IBM is attempting to provide a path to move off Kyndryl to their former clients. The very services they divested two years ago are now being offered as options for cloud managed services within their IBM Cloud or with a hyperscaler of the client’s choosing. Most organizations are evaluating the responses with caution as they try to piece together Kyndryl and IBM’s direction.
4. How Kyndryl’s Forced Migrations Affects Customers
While it remains to be seen what impact these forced migrations will have on their client retention and ability to onboard new customers once the punitive penalties take effect, one thing is for sure – Kyndryl’s existing clients have a new perspective on them as a partner. We can see this reflected in Kyndryl’s recent layoffs and stock decreases.
Kyndryl’s forced migrations are some of the more rigid processes we are seeing in the market. Other managed cloud providers have used a gradual and nuanced approach to migrating their clients to a utility cloud. But under Kyndryl, customers are being caught in a vulnerable position with limited options and time to migrate to the public cloud.
Most companies are not in a strong enough position to fight back because they either lack the right degree of sophistication to negotiate these deals or they lack the right amount of buying power or overall leverage.
Larger companies with a larger footprint and overall spend profile will have an easier time negotiating because their business makes up a larger percentage of Kyndryl’s overall revenue.

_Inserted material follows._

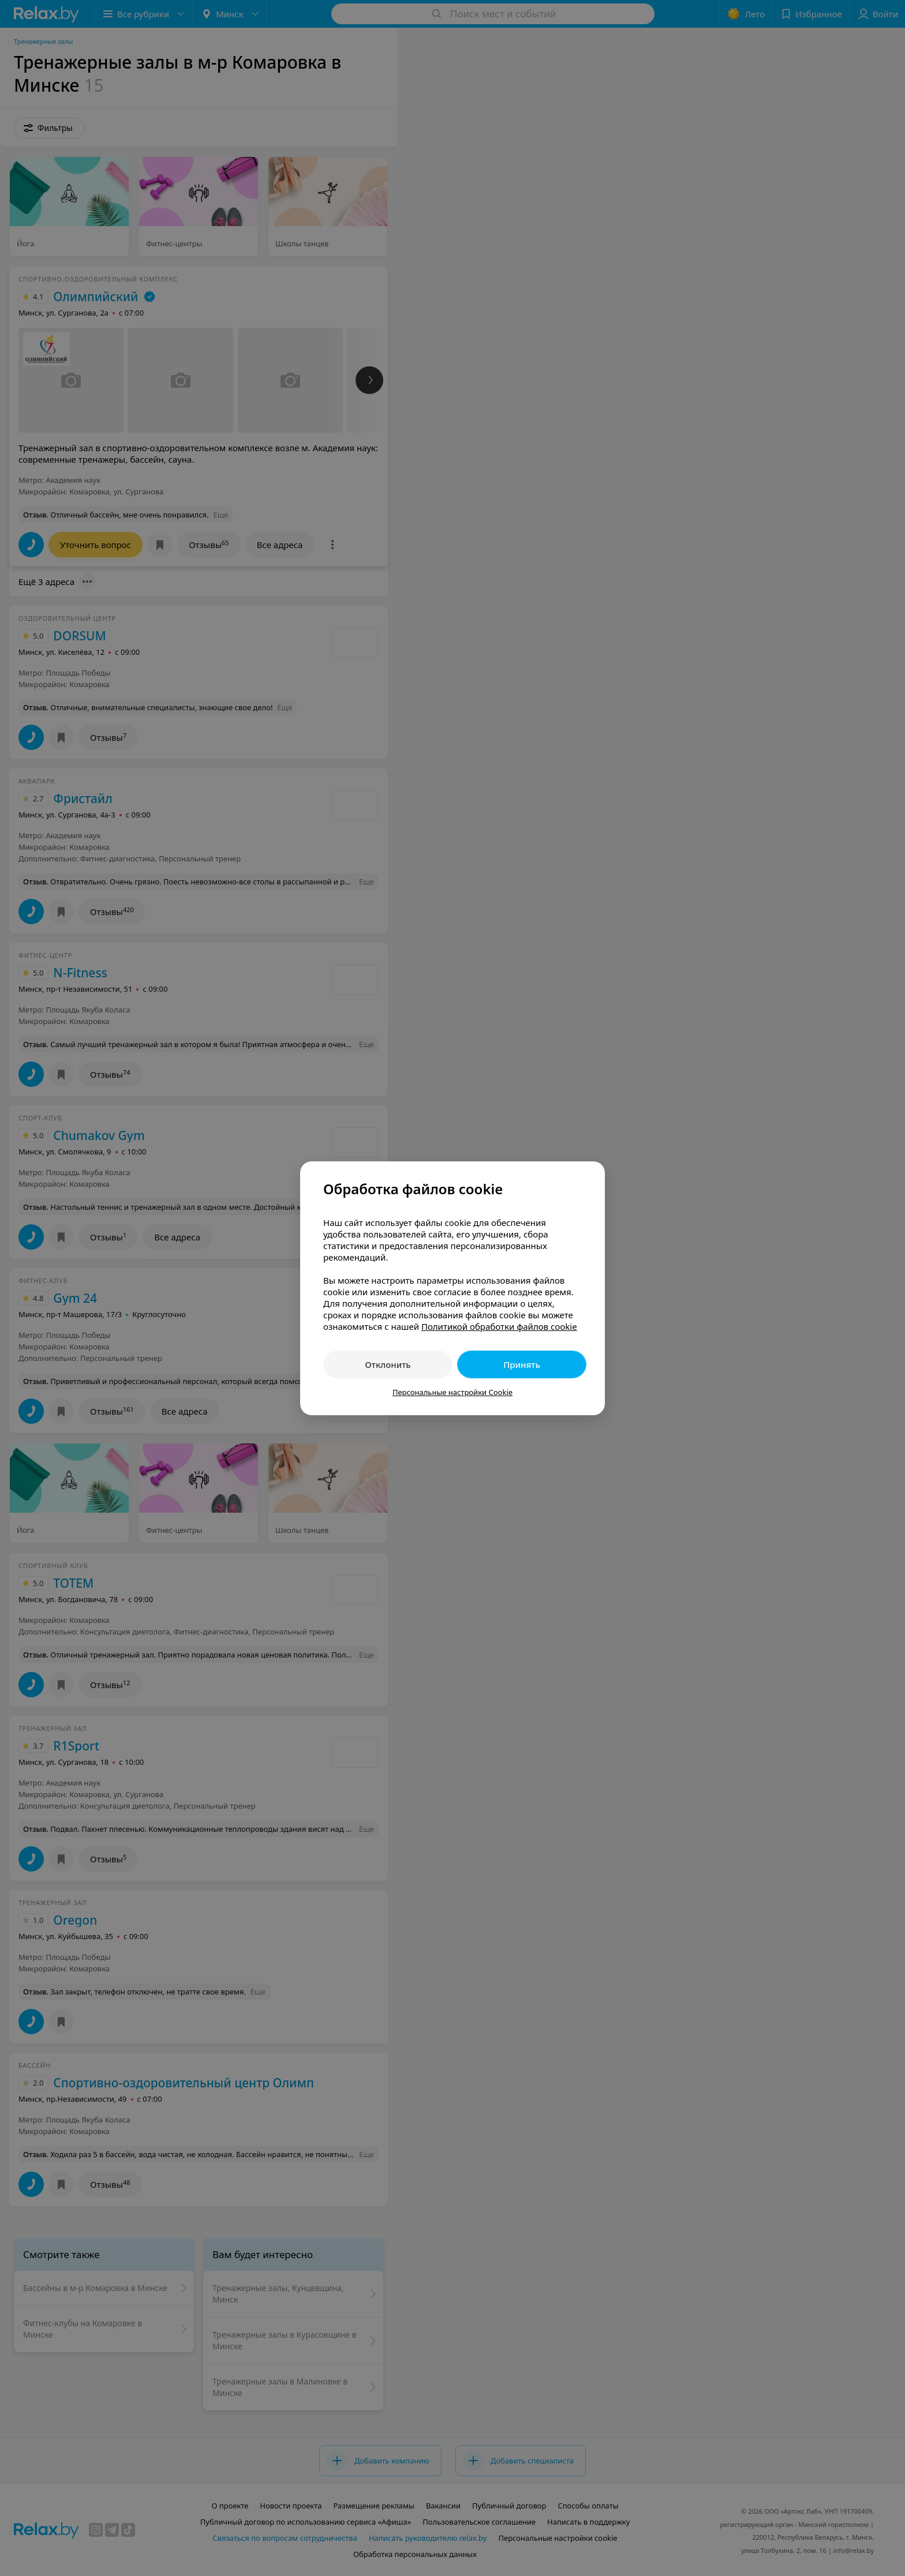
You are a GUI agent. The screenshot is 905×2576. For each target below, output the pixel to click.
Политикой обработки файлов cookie (499, 1326)
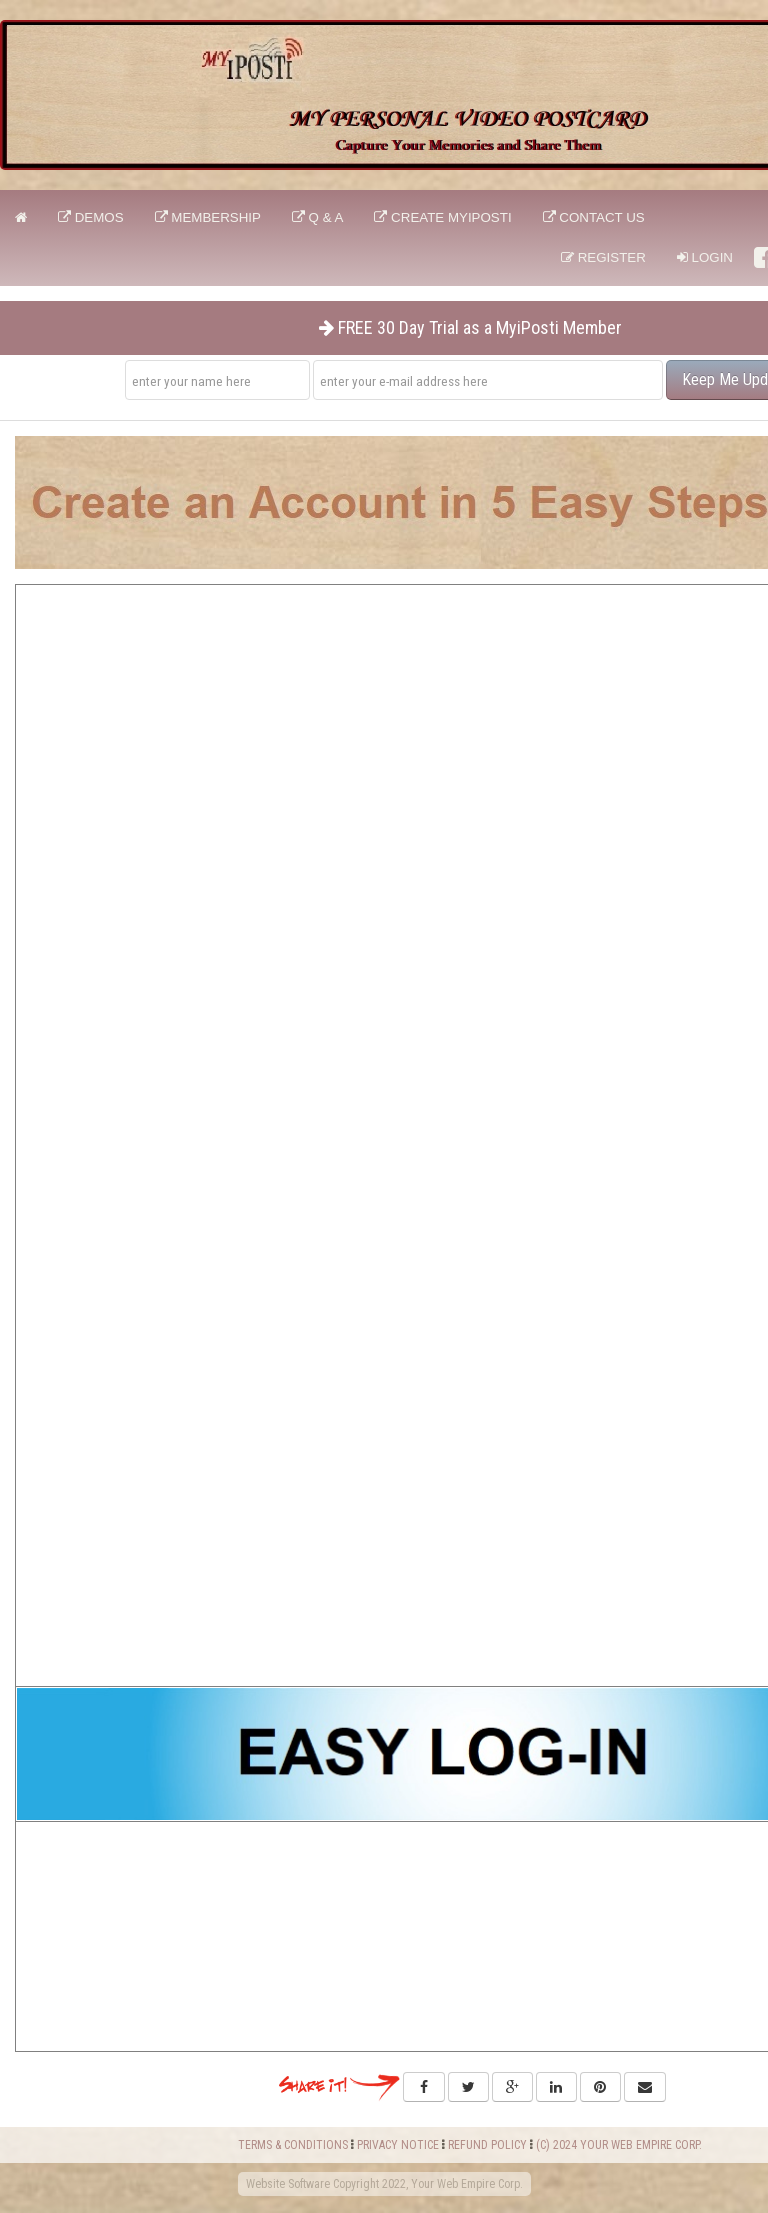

With smaller companies that may not have enough spend to truly influence Kyndryl’s margins, Kyndryl would be in a better position to dictate the terms of their migration.
What to Keep in Mind for Kyndryl’s Forced Migrations
For organizations who rely heavily on their IT Services Partners, this situation highlights an important fact: while your relationship with your provider might be sound now, it’s always important to have an exit strategy.
Ensure you have the contractual protections to enforce your exit strategy when companies change direction and when your IT Services Providers prioritize revenues over value and relationships. Unfortunately, Kyndryl’s forced migrations are not an isolated incident, and you will be glad you had a back-up plan in place.